Pharma - Roche-Präsident fürchtet Deckelung der Arzneipreise in USA

Der Basler Pharmakonzern Roche fürchtet eine Deckelung der Medikamentenpreise in den USA. Wenn die Lage ganz anders werde als heute, dürfte dies dramatische Veränderungen für die Pharmaindustrie weltweit zur Folge haben.
10.12.2017 17:43
Konzernzentrale von Roche in Basel.
Konzernzentrale von Roche in Basel.
Bild: cash

"Um es etwas zugespitzt zu sagen: Wenn die Amerikaner das Schweizer Preissystem einführen würden, müssten wir in der Forschung auch in der Schweiz mehrere tausend Stellen streichen", sagte Roche-Verwaltungsratspräsident Christoph Franz in einem Interview mit der Zeitung "NZZ am Sonntag".

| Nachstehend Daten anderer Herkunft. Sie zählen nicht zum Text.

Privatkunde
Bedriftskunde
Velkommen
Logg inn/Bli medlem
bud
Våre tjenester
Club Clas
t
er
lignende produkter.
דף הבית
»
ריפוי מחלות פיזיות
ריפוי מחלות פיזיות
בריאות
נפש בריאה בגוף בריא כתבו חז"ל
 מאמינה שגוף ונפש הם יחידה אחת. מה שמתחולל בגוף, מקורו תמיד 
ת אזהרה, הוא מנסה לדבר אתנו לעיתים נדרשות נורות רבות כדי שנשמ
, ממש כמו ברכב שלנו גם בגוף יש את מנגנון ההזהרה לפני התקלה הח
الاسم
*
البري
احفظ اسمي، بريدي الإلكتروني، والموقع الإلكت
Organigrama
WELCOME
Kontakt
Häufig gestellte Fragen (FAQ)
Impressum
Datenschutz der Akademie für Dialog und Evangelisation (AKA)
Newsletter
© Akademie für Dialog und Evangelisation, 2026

In der Schweiz habe Roche regelmässig Preissenkungsrunden hinnehmen müssen. Die Medikamentenpreise würden zu Unrecht für den Anstieg der Krankenkassenprämien verantwortlich gemacht. "Der Anteil der Ausgaben für Medikamente an den gesamten Gesundheitskosten ist in der Schweiz in den letzten Jahren nicht gestiegen, sondern eher gefallen", sagte Franz.

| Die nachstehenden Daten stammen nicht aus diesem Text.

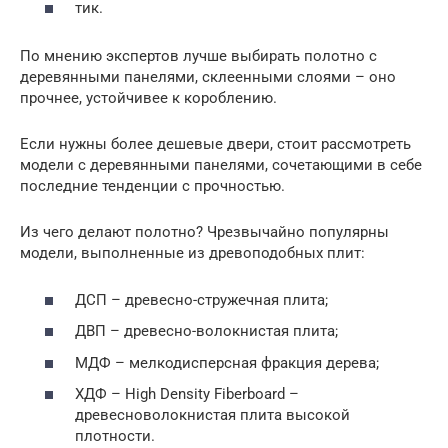
тик.
По мнению экспертов лучше выбирать полотно с
деревянными панелями, склеенными слоями – оно
прочнее, устойчивее к короблению.
Если нужны более дешевые двери, стоит рассмотреть
модели с деревянными панелями, сочетающими в себе
последние тенденции с прочностью.
Из чего делают полотно? Чрезвычайно популярны
модели, выполненные из древоподобных плит:
ДСП – древесно-стружечная плита;
ДВП – древесно-волокнистая плита;
МДФ – мелкодисперсная фракция дерева;
ХДФ – High Density Fiberboard –
древесноволокнистая плита высокой
плотности.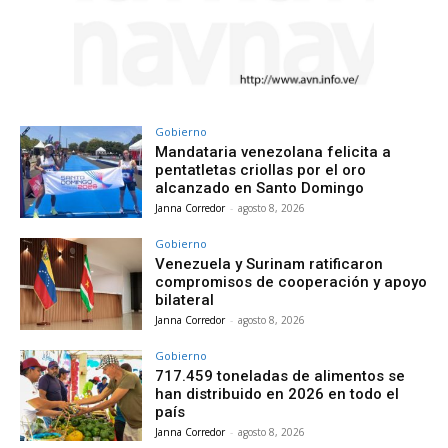
Gobierno
Mandataria venezolana felicita a
pentatletas criollas por el oro
alcanzado en Santo Domingo
Janna Corredor
-
agosto 8, 2026
Gobierno
Venezuela y Surinam ratificaron
compromisos de cooperación y apoyo
bilateral
Janna Corredor
-
agosto 8, 2026
Gobierno
717.459 toneladas de alimentos se
han distribuido en 2026 en todo el
país
Janna Corredor
-
agosto 8, 2026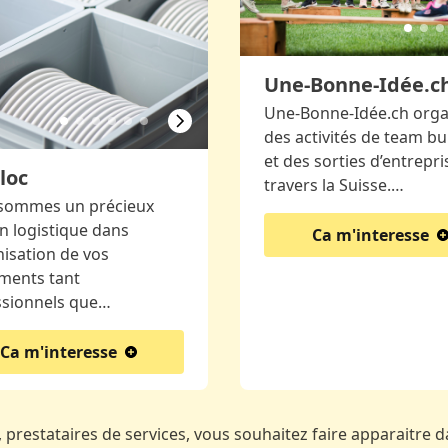
Une-Bonne-Idée.c
Une-Bonne-Idée.ch orga
des activités de team bu
et des sorties d’entrepri
loc
travers la Suisse.…
sommes un précieux
n logistique dans
Ca m'interesse
nisation de vos
ments tant
ssionnels que…
Ca m'interesse
 prestataires de services, vous souhaitez faire apparaitre da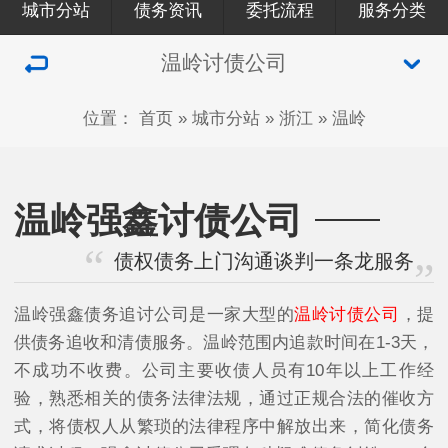
城市分站
债务资讯
委托流程
服务分类
温岭讨债公司
位置：
首页
»
城市分站
»
浙江
»
温岭
温岭强鑫讨债公司
债权债务上门沟通谈判一条龙服务
温岭强鑫债务追讨公司是一家大型的
温岭讨债公司
，提
供债务追收和清债服务。温岭范围内追款时间在1-3天，
不成功不收费。公司主要收债人员有10年以上工作经
验，熟悉相关的债务法律法规，通过正规合法的催收方
式，将债权人从繁琐的法律程序中解放出来，简化债务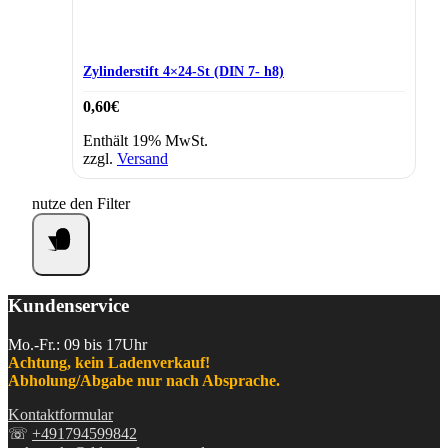
Zylinderstift 4×24-St (DIN 7- h8)
0,60
€
Enthält 19% MwSt.
zzgl.
Versand
nutze den Filter
Kundenservice
Mo.-Fr.: 09 bis 17Uhr
Achtung, kein Ladenverkauf!
Abholung/Abgabe nur nach Absprache.
Kontaktformular
☏
+491794599842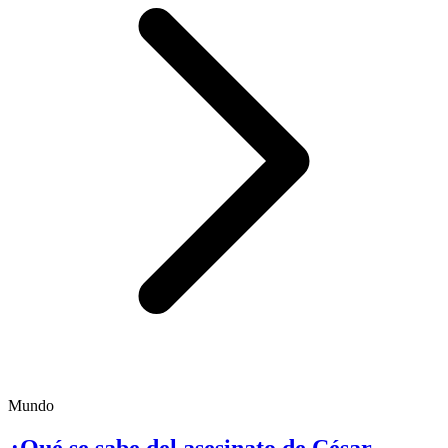
Mundo
¿Qué se sabe del asesinato de César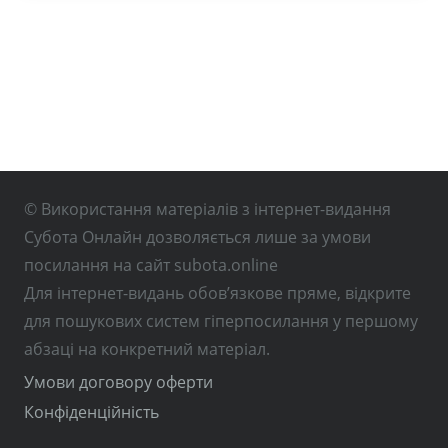
© Використання матеріалів з інтернет-видання
Субота Онлайн дозволяється лише за умови
посилання на сайт subota.online
Для інтернет-видань обов’язкове пряме, відкрите
для пошукових систем гіперпосилання у першому
абзаці на конкретний матеріал.
Умови договору оферти
Конфіденційність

Im Hinblick auf die jüngsten Empfehlungen einer Expertengruppe, dass für neue Medikamente kein Innovationszuschlag mehr bezahlt werden soll, sagte der Roche-Präsident: "Ein innovationsbasiertes Land wie die Schweiz muss den hohen Nutzen, den ein neues Medikament bietet, abgelten."

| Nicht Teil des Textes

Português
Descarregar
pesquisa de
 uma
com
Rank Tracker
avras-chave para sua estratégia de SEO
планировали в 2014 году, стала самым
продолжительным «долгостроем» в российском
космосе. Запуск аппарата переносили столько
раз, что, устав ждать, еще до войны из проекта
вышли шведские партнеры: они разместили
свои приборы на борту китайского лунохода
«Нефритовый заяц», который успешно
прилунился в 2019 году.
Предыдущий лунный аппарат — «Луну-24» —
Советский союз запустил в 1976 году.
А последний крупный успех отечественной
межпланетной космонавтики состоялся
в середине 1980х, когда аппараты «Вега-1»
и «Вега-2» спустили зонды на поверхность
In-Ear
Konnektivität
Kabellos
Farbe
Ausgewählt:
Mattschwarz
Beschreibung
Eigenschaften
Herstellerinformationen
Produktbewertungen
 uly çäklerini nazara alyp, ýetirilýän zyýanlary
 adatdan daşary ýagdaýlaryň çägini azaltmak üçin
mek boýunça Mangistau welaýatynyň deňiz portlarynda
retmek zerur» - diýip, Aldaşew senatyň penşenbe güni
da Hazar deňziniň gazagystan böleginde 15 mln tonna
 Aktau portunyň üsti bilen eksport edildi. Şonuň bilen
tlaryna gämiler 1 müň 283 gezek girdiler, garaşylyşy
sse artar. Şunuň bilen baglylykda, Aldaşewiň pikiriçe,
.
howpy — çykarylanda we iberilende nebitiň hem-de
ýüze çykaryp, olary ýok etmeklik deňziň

Bei patentgeschützten, verschreibungspflichtigen Arzneien herrsche hierzulande ein Preisniveau, das in etwa dem der umliegenden Länder entspreche. In anderen Arzneisegmenten hingegen, also Generika oder rezeptfreien Produkten, lägen die Preise in der Schweiz deutlich über den Nachbarländern, sagte Franz.

Hohe Kosten gerechtfertigt

Konkurrent Novartis hatte am Vortag die Kosten von umgerechnet 475'000 Franken für das neue Leukämiemedikament Kymriah verteidigt. Es handle sich um eine Einmal-Behandlung, sagte Novartis-Verwaltungsratspräsident Jörg Reinhardt der Zeitung "Blick". Standardtherapien, die jährlich 100'000 Franken kosten, könnten viel teurer werden.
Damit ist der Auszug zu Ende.